In Tragedy's Wake, Give the Unions Their Dues

by Stephen Siciliano Tuesday, Sep. 25, 2001 at 7:53 PM
highwayscribery@aol.com (323) 655-8668 650 South Sweetzer Ave.

Collective activity was the only way to help in the wake of September 11 and America's media was forced to focus for once on unions, the best at working together.

errorAnd so at last, beneath the specter of further tragedy, we must come together as a nation.

We purchase flags, light candles together and are pleasantly surprised at the strength we both lend to and draw from those around us. The magnitude of the wound afflicting us serves as an anything-but-subtle reminder of how little we can achieve as individuals and how thoroughly linked we are as members of the same collective union of communities.

For quite some time now, our commercial stars have been the leaders and founders of companies. We have made them poster boys and cover girls for the great individual ideal. Then came September 11 and we bore televised witness to the shattered spirit of Cantor Fitzgerald's CEO, now bereft of 700 employees, and were reminded that without workers an employer is nothing.

Nothing.

That this terrible thing, or at least a part of it, happened in a union town also meant that the media's klieg lights were forced to illuminate these venerable organizations usually relegated to dark anonymity.

Was there anyone not struck by the rare sight of a volunteer, a construction worker, identifying himself, first and foremost, by his labor affiliation - the International Union of Operational Engineers? Those who caught the segment saw him pointing to its logo on his T-shirt with a pride in identification befitting the newly signed member of some great sport franchise.

Who among us was not touched by the fellow-feeling, the shared grief expressed by firefighters for their fallen comrades, the "brothers" they so reverently invoked, reminding us that trade unions are, first and foremost, fraternal orders held together solely by the idea of solidarity?

And then there were the ironworkers. Volunteers who for days in a row worked alongside the firemen, confronting the same life endangering risk. Ironworkers are not trained for rescue, but who else was there?

Our is a society that wants to pay nothing for services led by a president who thought it best to break down the pooled resources, which made us states united in common cause, into pittances for unallied consumers.

It's tought to say whether a more progressive tax structure, or a society of less self-absorbed individuals, would have financed rescue services equal to the Herculean task dumped upon lower Manhattan. Still, the bottom line is that New York, America - we - had nowhere to look but to a local union of the International Association of Bridge, Structural and Ornamental Ironworkers for help. Organized into a working and bargaining unit, highly skilled in their craft and given to laboring in a concerted way - these men proved up to the job both spiritually and physically.

There have been many reasons to cry in recent weeks, but watching the ironworkers strut cockily into what was literally a valley of death, insisting that there were lives that needed saving, at the very least provided a good cause for tears.

It has been a matter of public policy in this country for over 20 years now to undermine the strength of unions.
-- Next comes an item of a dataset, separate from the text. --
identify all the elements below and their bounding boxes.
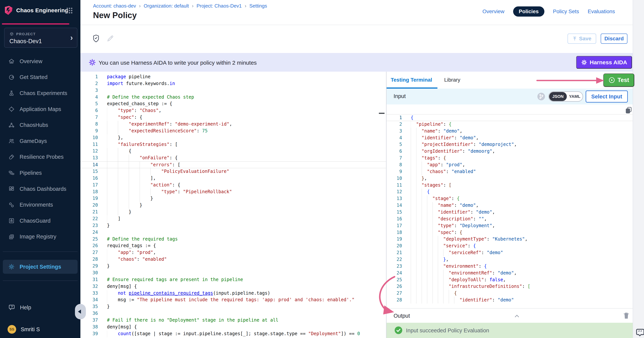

The trend was born of a notion that they had become "too strong," were unAmerican, that the good wages, health plans and prosperity their members enjoyed had in some way been extorted from business and were sapping its strength.

When the president wasn't summarily firing unionized air traffic controllers, leaders of commmerce were devastating democratic unionism's ranks by dismantling the manufacturing base and sending both the wages and "recuperated" capital overseas. Politicians and captains of industry alike were turning this into a nation of individual contractors selling services to one another, part of nothing larger than the trajectory of our own ambitions, loyal to no one but ourselves.

Decades ago, the diabolical men who have forced America to its knees might have targeted a factory as the ultimate symbol of national power. Instead their ultimate target, the World Trade Center, was home to many analysts, brokerage houses and other financial resources; the very forces which have pushed for a fragmenting of America's workforce, the offshore export of its factory might, and a downsizing of the corporate franchise; exalting efficiency and the bottom line above all other values.

When the horror hit - irony of ironworkers - it was remnants of a cohesive America from a bygone era that were called upon to help and which heeded that call. They did so without hesitation, placing the victims' health and well being above their own.